Sunday, October 18, 2009

Tackling Climate Change Now—Our Way

In 1991 my mom’s village in Oriental Negros was left flooded after a week's worth of rain fell in just one September Saturday morning.

Flood reached waist-high even in our elevated district. The nearby river spilled murky brown waters to the highway, creating a massive traffic jam. I was only 9 years old then.

Eighteen years after, I am seeing hundreds of thousands of people in Manila and nearby provinces suffer a similar ordeal—on an even greater scale. The stories of shock and loss are countless. Some of us who have experienced it before already know what it's like and how bad it can be.

We know for a fact that such extremities of calamity are explainable by the change in global climate levels. What we don’t notice is that the issue of climate change has been hounding the world as early as the 1980s. Yet sadly, we ignore it until a natural disaster of this intensity happens.

We'd seen steps at the legislative front: the clean air act, renewable energy law, disaster preparedness, the now defunct anti-smoke belching law, carbon tax and green technology research and development. But these laws have been hardly implemented especially in residential and business communities where the most number of garbage is generated.

When we hear of seminars or events regarding climate change and what we can do in our small ways to help save the environment, we easily dismiss it as “not worth our time”, maybe not interesting enough or unpopular. But truth is, only a few of us really know the impact our every activity on nature.

One person that I admire for not giving up on educating people about environmental issues for many decades now is Senator Loren Legarda.

From the time that she was a journalist and host of The Inside Story and an environmental show on ABS-CBN until she became a senator, the environment has always been at the center of her advocacies.

I feel for her climate change advocacy. Others may think that she is exaggerating the effects of climate change in her speeches, or find her title as United Nations Regional Champion for climate change adaptation and disaster preparedness as pretentious but in the face of Ondoy’s wrath, we now know that she was right after all.

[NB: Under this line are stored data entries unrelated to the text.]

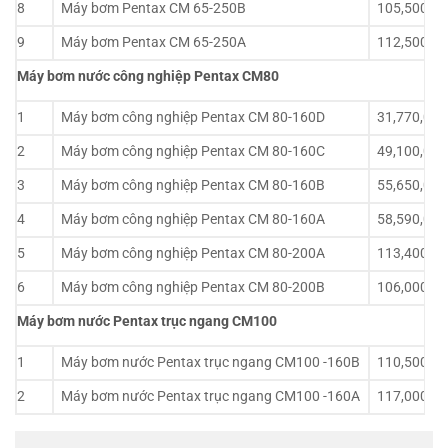
8
Máy bơm Pentax CM 65-250B
105,500,0
9
Máy bơm Pentax CM 65-250A
112,500,0
Máy bơm nước công nghiệp Pentax CM80
1
Máy bơm công nghiệp Pentax CM 80-160D
31,770,000
2
Máy bơm công nghiệp Pentax CM 80-160C
49,100,000
3
Máy bơm công nghiệp Pentax CM 80-160B
55,650,000
4
Máy bơm công nghiệp Pentax CM 80-160A
58,590,000
5
Máy bơm công nghiệp Pentax CM 80-200A
113,400,0
6
Máy bơm công nghiệp Pentax CM 80-200B
106,000,0
Máy bơm nước Pentax trục ngang CM100
1
Máy bơm nước Pentax trục ngang CM100 -160B
110,500,0
2
Máy bơm nước Pentax trục ngang CM100 -160A
117,000,0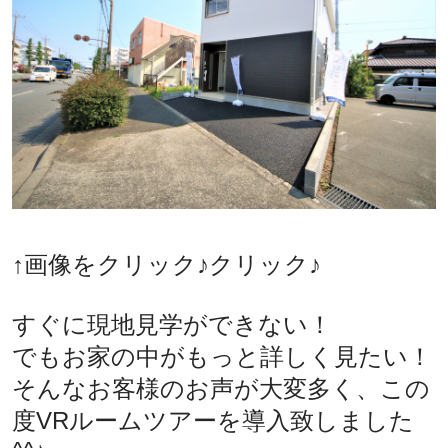
↑画像をクリック
♪クリック♪
すぐに現地見学ができない！
でもお家の中がもっと詳しく見たい！
そんなお客様のお声が大変多く、この
度VRルームツアーを導入致しました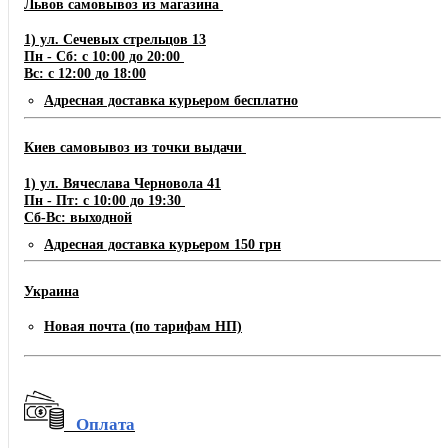
Львов самовывоз из магазина
1) ул. Сечевых стрельцов 13
Пн - Сб: с 10:00 до 20:00
Вс: с 12:00 до 18:00
Адресная доставка курьером бесплатно
Киев самовывоз из точки выдачи
1) ул. Вячеслава Черновола 41
Пн - Пт: с 10:00 до 19:30
Сб-Вс: выходной
Адресная доставка курьером 150 грн
Украина
Новая почта (по тарифам НП)
Оплата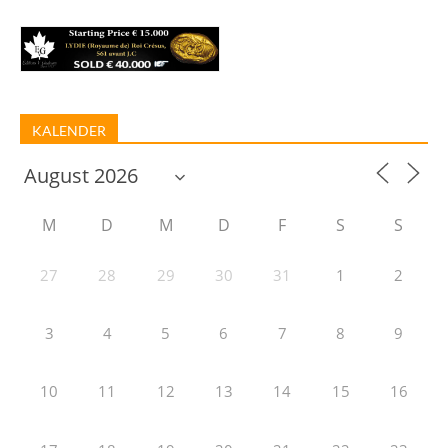
KALENDER
M
D
M
D
F
S
S
27
28
29
30
31
1
2
3
4
5
6
7
8
9
10
11
12
13
14
15
16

Ms. Loren has been around the country and the world because of her job. She has seen the bounty and wrath of nature side by side. I feel frustrated to watch someone’s passion about a critical and timely issue being ignored. I hope we could all join her in making efforts to understand the issue and to come up with feasible solutions at a grassroots level.

The environmental rehabilitation cannot be left to the DENR alone. It needs to be a national priority of the person-at-the-helm—the president of a country! In the same way that a corporate social responsibility effort of a corporation can only be successful if the president of the company is the one driving it to success.

To those who feel barraged about Sen. Legarda’s climate change advocacy, it feels like that only because of our inability to positively respond to her calls.

To love Mother Earth requires a lot of sacrifice (that’s why it lacks popularity among humans beings). We all need to gather enough determination to stop talking and start doing.

It is not too late to wake up to the reality: our country, the Philippines is a tropical country that holds a front-row seat to typhoons and earthquakes, possibly tsunamis from the Pacific. We are as vulnerable as the word can get. It will be worse for our children if we don’t stop our selfishness and laziness.

We often blame our lawmakers for “not doing anything” but, how about our own efforts in curbing excessive carbon emissions, segregating trash or planting trees? To say the least, when we hear of a move to push for direct investment on renewable energy in our local communities, we misinterpret it as the government or corporations taking over our “territories.”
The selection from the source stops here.